I did something I found very helpful in my grieving process. I wrote down all the unique things Mott did, all things that endeared him to me. It keeps the memory of his life alive, and reading those things brings a smile when I have a tear. I would like to share them with y'all, because I know many of you would appreciate the joy he brought to me. I also hope this sparks someone who just lost a companion animal to do the same, and help with their healing.

Things Mott did:

Mott would tell me that he wanted food, by jumping up on the desk and staring at me, or by sitting next to me and meowing when I talked to him.

Our nightly routine. He'd jump in the bed and lay across my chest. I would pet him for awhile. Then he would get up and lie in the crook of my arm at my side. Then go back up on my chest. Then go back to my side. He'd repeat this two to six times before he got up and went into the living room to sleep with Bitty (his littermate who is still with me).

Jumping on the bathtub and then the countertop, first in the morning when I entered the bathroom. I'd pick him up and hold him like a baby, and he'd purr.

Tearing through the house, then jumping on the couch, on the back of the couch, and then leaping to the top of the bookshelves. Then coming down just as quickly and tearing through the house some more.

Snuggling with Bitty, in the clothes basket, in their bed, on the couch.

He'd sleep on the mobile storage drawers in my office. Bitty never slept there, so it was Mott's place.

Jumping up on the entertainment center and trying to go behind the TV.
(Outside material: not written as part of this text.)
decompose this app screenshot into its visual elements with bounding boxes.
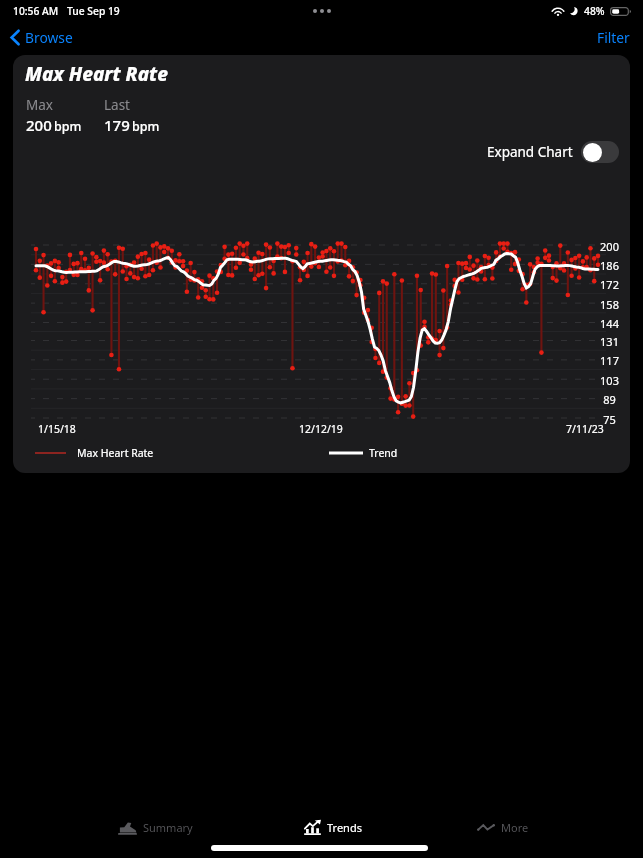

Sitting on top of the box that was covered with fabric bags, every morning when I got ready for work.

Jumping in my bed at 4 AM, and sleeping next to me, or on me if I were covered. He would be awake when my alarm clock went off, and then he'd run to the kitchen for canned food.

Greeting me at the front door every day after work.

The loud purr when he was petted just right.

He had only one meow, so it was hard to tell what he wanted just from his voice.

Every time I opened the refrigerator and pulled out cheese, he'd hear the crinkle of the plastic and ask for some cheese.

Nibbled the dried straw from around the base of my fake ficus plants.

Jealous of human company that took my attention away from him.

I had to keep the bottom drawers of all my dressers open, or else he would claw them trying to open them so he could jump inside.

He would open the drawers in the kitchen and jump in them. He would also push open the drawers above him from behind.

He would kiss me (rub my nose with his) when he was sitting in my lap and I was talking to him and petting him.

He would play fetch with the toys I made out of pipe cleaners. I would throw a toy, and he would run and grab it in his teeth, then bring it to me and drop it at my feet, waiting for me to throw it, again.

Would never let me read a book. He would always jump in my lap between me and the book.